Using tactics that explore the discrepancies of materials, Page’s undulating landscapes, as expressed in A Danger A Delight, are a sensual and textural experience. From a collection of slick, pristine designer advertising images the rocky surface of his abstracted landscapes are composed of scraped, ripped, cut edge bits of collage material intersecting with pooled watercolor, collected hair, grainy dirt, remnants of graphite drawing, and slabs of shiny watercolor that seem to sit on top of the dry paper.
During our series of conversations this year I quickly noticed the opposition of his stacks of glossy magazines and cut out images of hair and nature alongside a collection of hairs (human and coconut), dirt, and then these large pieces of rough paper rippled incongruously by pools of watercolor. Page’s work in graphic design field resides uneasily alongside his creative drive as an experimental artist. Page “reference(s) (this incongruous) place in life through materials, process, and concept.”
He noted during my last studio visit that he had increasing become obsessed with “the disappearance of edges and blending of those things that don’t belong together, insisting on finding the link between not only the two media but the conceptual element as well”. He seemed insistent on finding or discovering his ability to anthropomorphize the body from nature.

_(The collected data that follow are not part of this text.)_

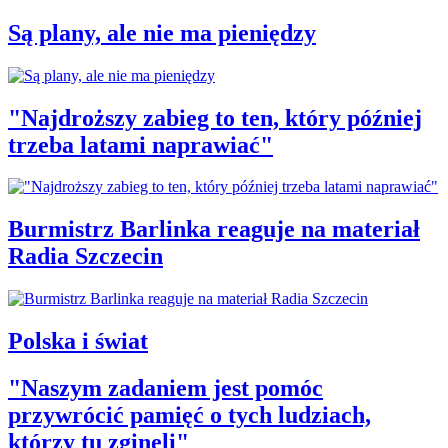
Są plany, ale nie ma pieniędzy
"Najdroższy zabieg to ten, który później
trzeba latami naprawiać"
Burmistrz Barlinka reaguje na materiał
Radia Szczecin
Polska i świat
"Naszym zadaniem jest pomóc
przywrócić pamięć o tych ludziach,
którzy tu zginęli"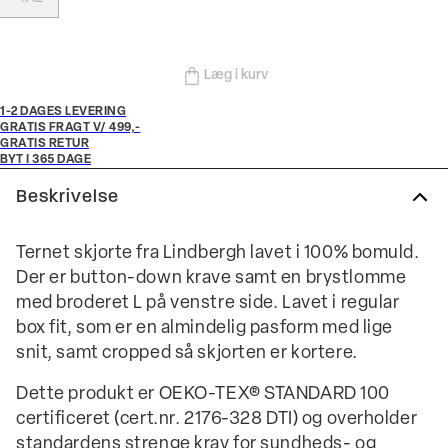
Læg i kurv
1-2 DAGES LEVERING
GRATIS FRAGT V/ 499,-
GRATIS RETUR
BYT I 365 DAGE
Beskrivelse
Ternet skjorte fra Lindbergh lavet i 100% bomuld.
Der er button-down krave samt en brystlomme
med broderet L på venstre side. Lavet i regular
box fit, som er en almindelig pasform med lige
snit, samt cropped så skjorten er kortere.
Dette produkt er OEKO-TEX® STANDARD 100
certificeret (cert.nr. 2176-328 DTI) og overholder
standardens strenge krav for sundheds- og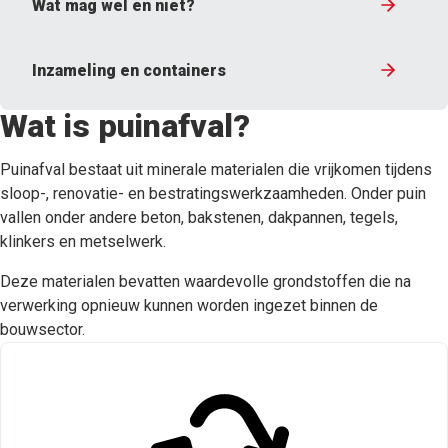
Wat mag wel en niet?
Inzameling en containers
Wat is puinafval?
Puinafval bestaat uit minerale materialen die vrijkomen tijdens
sloop-, renovatie- en bestratingswerkzaamheden. Onder puin
vallen onder andere beton, bakstenen, dakpannen, tegels,
klinkers en metselwerk.
Deze materialen bevatten waardevolle grondstoffen die na
verwerking opnieuw kunnen worden ingezet binnen de
bouwsector.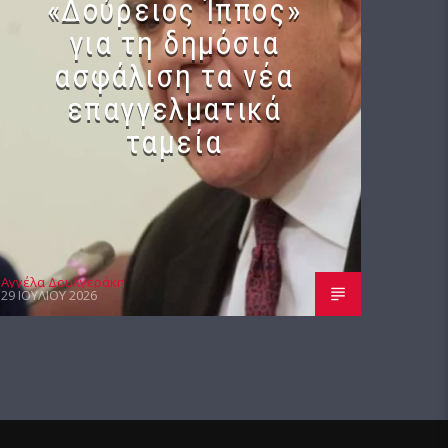
«Δούρειος Ίππος»
για τη δημόσια
ασφάλιση τα νέα
επαγγελματικά
ταμεία
Αγγέλα Δουλγεράκη
29 ΙΟΥΛΊΟΥ 2026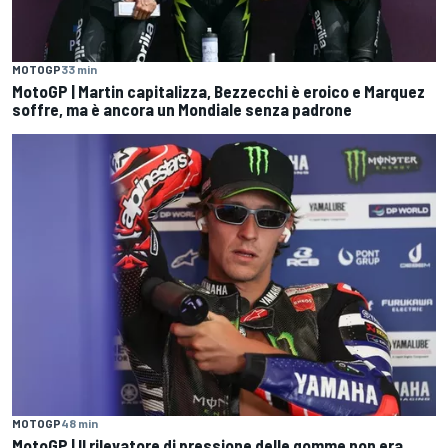
MOTOGP
33 min
MotoGP | Martin capitalizza, Bezzecchi è eroico e Marquez
soffre, ma è ancora un Mondiale senza padrone
MOTOGP
48 min
MotoGP | Il rilevatore di pressione delle gomme non era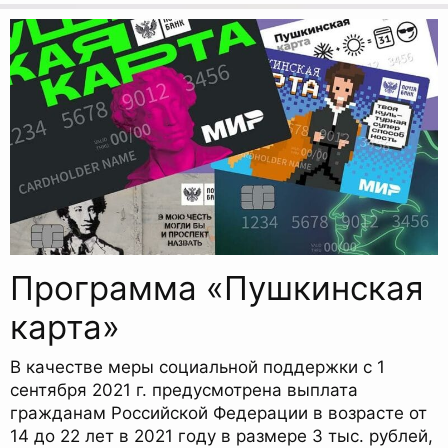
Программа «Пушкинская
карта»
В качестве меры социальной поддержки с 1
сентября 2021 г. предусмотрена выплата
гражданам Российской Федерации в возрасте от
14 до 22 лет в 2021 году в размере 3 тыс. рублей,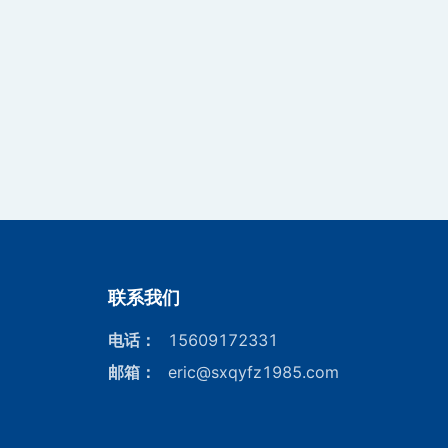
联系我们
电话
：
15609172331
邮箱
：
eric@sxqyfz1985.com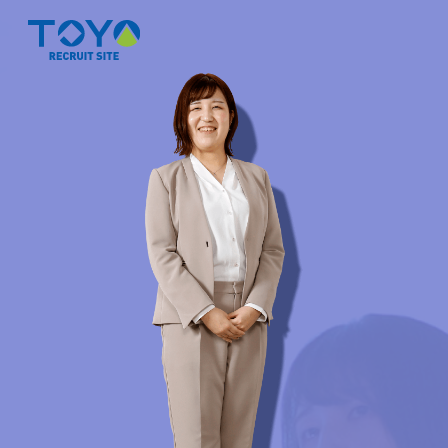
東洋について
職種と仕事内容
社員インタビュー
働く環境・暮らす環境
新卒/中途/インターン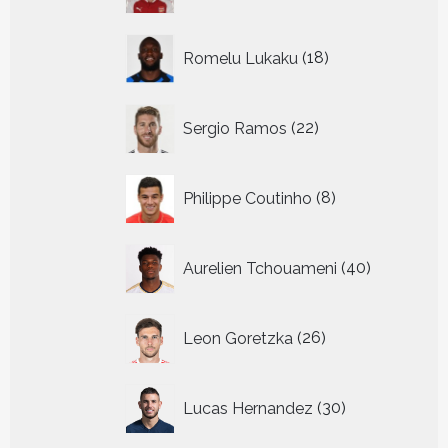
18
Romelu Lukaku
18
producten
22
Sergio Ramos
22
producten
8
Philippe Coutinho
8
producten
40
Aurelien Tchouameni
40
producten
26
Leon Goretzka
26
producten
30
Lucas Hernandez
30
producten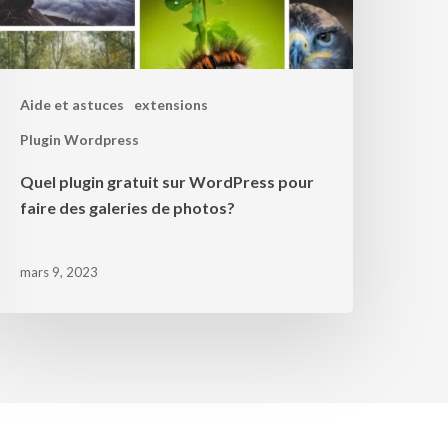
Aide et astuces
extensions
Plugin Wordpress
Quel plugin gratuit sur WordPress pour
faire des galeries de photos?
mars 9, 2023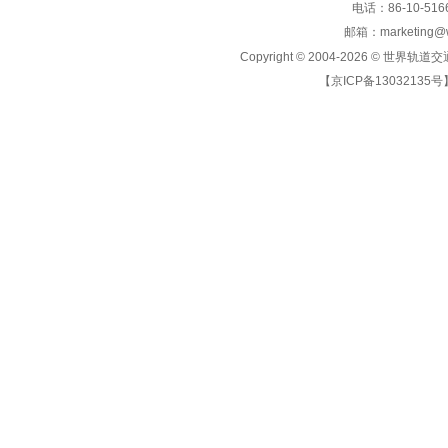
电话：86-10-5166
邮箱：marketing@wo
Copyright © 2004-2026 ©
世界轨道交
【京ICP备13032135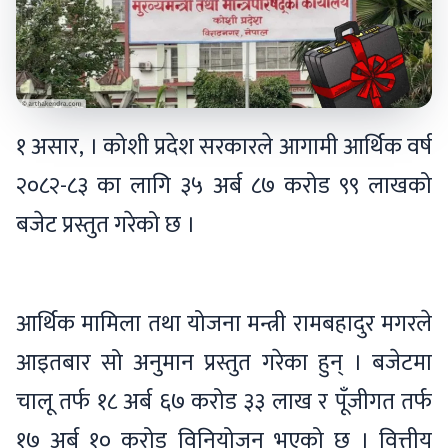
१ असार, । कोशी प्रदेश सरकारले आगामी आर्थिक वर्ष
२०८२-८३ का लागि ३५ अर्ब ८७ करोड ९९ लाखको
बजेट प्रस्तुत गरेको छ ।
आर्थिक मामिला तथा योजना मन्त्री रामबहादुर मगरले
आइतबार सो अनुमान प्रस्तुत गरेका हुन् । बजेटमा
चालू तर्फ १८ अर्ब ६७ करोड ३३ लाख र पूँजीगत तर्फ
१७ अर्ब १० करोड विनियोजन भएको छ । वित्तीय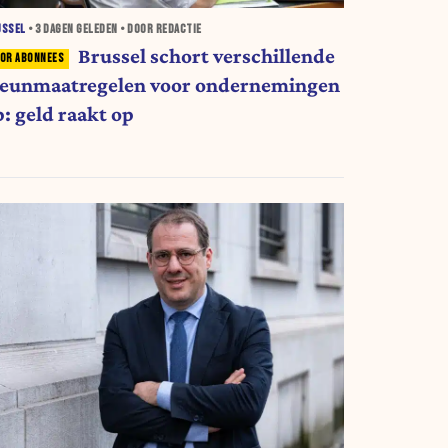
USSEL
•
3 DAGEN
GELEDEN • DOOR REDACTIE
Brussel schort verschillende
teunmaatregelen voor ondernemingen
p: geld raakt op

Even if this work starts in a most personal way, he’s used abstraction to create room for the viewer. One enters in to his anthropomorphized world of pooled color, brushy abstracted trees, and dirty ground strewn with remnants of graphite mark making and imagines this as a new place, murky and primordial, perhaps before or after time.
In some of the pieces, such as Disparate Scene 1, he’s employed traditional perspective and incredibly detailed landscape elements but not to give his viewers a sense of reality. Similar to a psychedelic experience, these pieces open the possibilities of self and nature morphing from one state to another, whether it arises from land to body or beast rising up from the dirty craters of dust.
His need to merge self and nature, merging medias that are inherently opposed seems to completely integrate his life with art making. His employment of collage is a certain kind of instinctual elegant morphing of unnatural cultural ideas of polish with the naturally pristine. In its most insistent form his escapade into nature is a self-reflection on his own unspoiled and beautiful edges meeting at the most wild and uncontrollable space man can find and yet his coming out of this whole and fine.
Coming off this strong body of work Page is now working on a site-specific installation piece, Raise / Raze, that is inspired by his collage piece, Radical Refuge. Curated by Shannon Corrigan, this new body of work is set to open August 2, 2012) at Emmanuel Gallery.
Jeff Page was born in Denver, Colorado in 1978 and raised by an accountant and an artist. He received his BFA in Interdisciplinary Studies at the San Francisco Art in 2003. Exhibiting rigorously during his Redline artist residency from 2008-10 and has served the Denver arts community through is engagement as a Board Member and member of the Artist Committee for the prominent PlatteForum Creative Residency program in Denver, CO. Most recently he was part of the Denver Art Museum, Design Council, Design after Dark exhibition.
NOTE: This article was edited on June 13 at 8:12 am. The second paragraph was corrected for grammatical error and the link to the artist’s website was hyperlinked to his name.